Quelques hochements de tête pour ponctuer les explications de l’adolescent sur sa recherche d’emploi. C’est une très noble intention, même si Smith sucre probablement ses céréales avec des Gallions, tellement il est friqué. Une pensée qui ne te ressemble pas, pleine de vieux souvenirs de Poudlard, que tu chasses bien vite. Smith a accueilli ce jeune homme chez lui, peu importe comment il était jadis, et ledit jeune homme veut faire sa part. Tu trouves ça honnête, plus que correct, tout comme les raisons des refus des autres employeurs. Tu les comprends parfaitement, même si c’est injuste pour Billius. Tu vas pour enchaîner avec d’autres questions, mais l’élève te prend de court et continue de parler, avec une verve et une vigueur renouvelées.

Tu te retiens de rire. L’enthousiasme de Billius est splendide et tu sais plus que jamais que tu vas l’engager. Tu aimes sa franchise et tu perçois quelqu’un de travailleur. Peut-être a-t-il des relents de Poufsouffle, derrière la cravate. Ça ou la vie entouré de personnes de cette maison l’influence. Dès qu’il parle de chouette, Matcha s’envole de son perchoir pour venir voler autour de sa tête, se reconnaissant dans ce mot, et tu réussis avec beaucoup de peine à ne pas éclater de rire devant le spectacle ainsi formé. Billius avec la chouette, plus petite qu’un Cognard et pas bien plus grosse qu’un Vif d’or, qui vole furieusement autour de lui, hululant sans cesse. Pourtant, il ne se laisse pas déconcentrer et te promet même ses week-ends, alors que tu n’en demandes clairement pas autant.
Le frein qu’il pose dans son monologue, tu le sens bien, et seuls répondent les cris surexcités de ta chouette. Tu as senti ses yeux glisser sur tes cicatrices et la question qui en découle est légitime. Tu lui fais un petit signe d’attente et tu te lèves pour tenter d’attraper le rapace, tes doigts effleurant à chaque fois à peine le plumage soyeux.

« Matcha, Matcha, oui, Billius a parlé de chouette, oui, c’est beau, tu peux arrêter. Peine perdue. C’est autour de ta tête qu’elle vient voleter. Attends, je vais t’envoyer… porter un truc à Lauren. Tu veux bien ? » Hululement de joie extatique – elle adore Lauren, alors que tu griffonnes un mot sur un parchemin pour dire à ton amie que tu t’excuses de lui refiler la responsabilité de la chouette, mais que tu as besoin de tranquillité quelques instants. Et que tu as hâte de la revoir. Le morceau de parchemin est attachée à la patte de Matcha, qui s’envole par la fenêtre que tu ouvres d’un mouvement de baguette. Tu pousses un soupir de soulagement et fais disparaître les petites plumes semées un peu partout. « Excuse-la. Elle prend sa mission très au sérieux. Elle est affectueuse, sinon, mais elle tend à s’enthousiasmer pour pas grand chose. » C’est peu de le dire.

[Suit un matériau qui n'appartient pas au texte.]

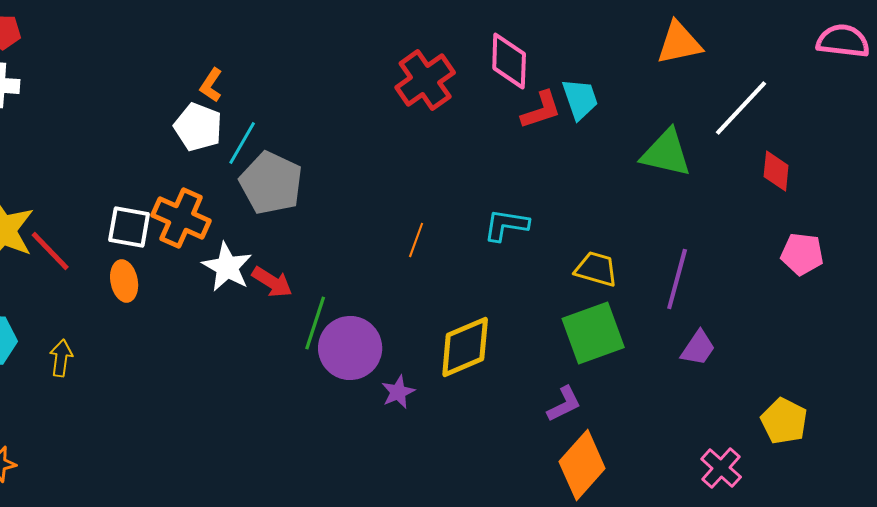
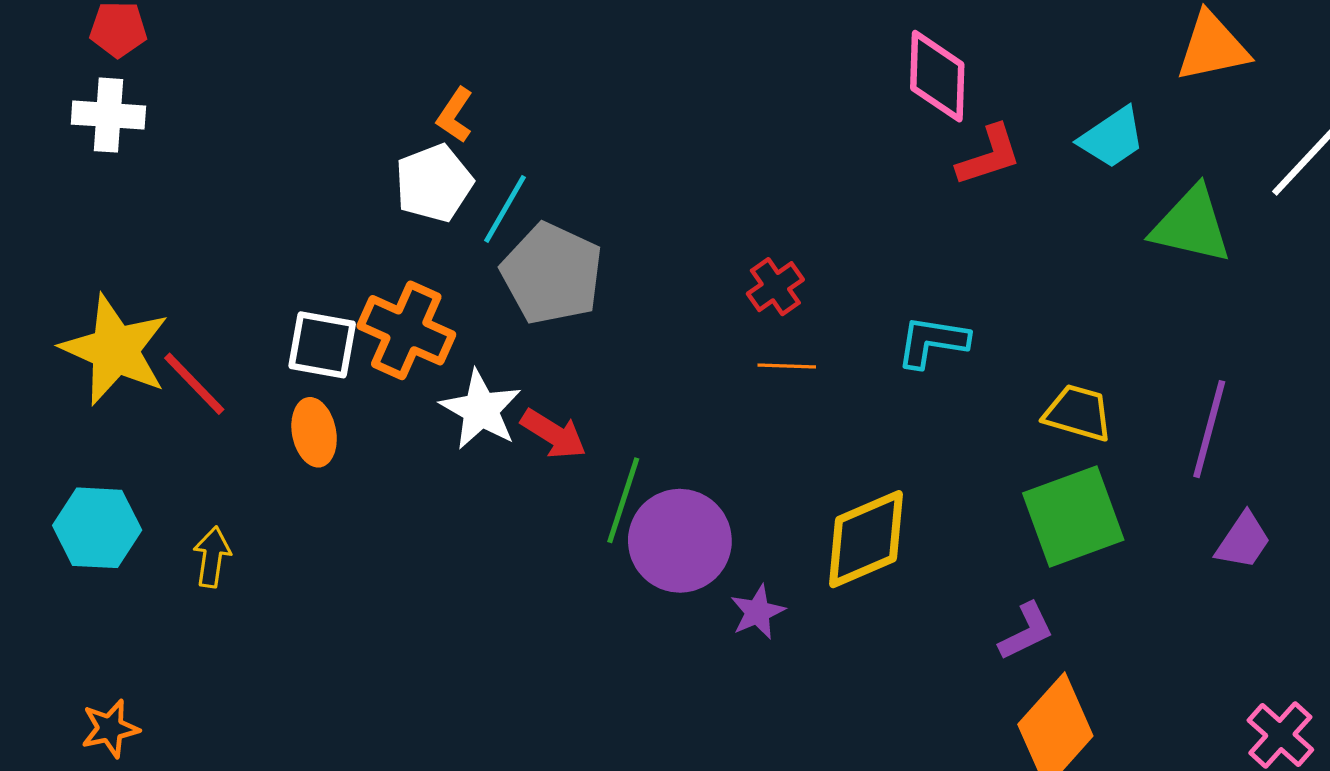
red cross: (425, 80) -> (775, 287), moved, size x0.6
cyan trapezoid: (580, 99) -> (1112, 138), moved, turned 75
white pentagon: (198, 127) -> (434, 183), turned 30
orange line: (416, 240) -> (787, 366), turned 72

Tu t’assis à nouveau. Et reviens à sa dernière question, après avoir pris une gorgée d’eau : « Dangereux ? La plupart du temps, non. Je dois trop souvent suivre des maris, ou des épouses, que leurs tendres moitiés croient infidèles. Parfois quelques aventures dans des commerces illégaux, aussi, et des fouilles pour lesquelles je n’ai absolument aucun mandat. C’est beaucoup de travail de recherche, des contacts et de la logique. Pas besoin de t’étendre sur tes cicatrices. Tu ne le fais jamais. Et il découvrira bien assez vite le travail. Tu préfères tout de suite dire à Billius ce qui l’intéresse. Je veux bien t’engager. Tu m’as convaincu. » Un sourire. Pas plus compliqué que ça, pour toi. Comment dire non ? Les autres commerçants l’ont sûrement rejeté sans même le rencontrer, parce que sinon, ils l’auraient pris avec eux, tu en es sûr. On n’a sûrement jamais vu un entretien d’embauche aussi rapidement réglé.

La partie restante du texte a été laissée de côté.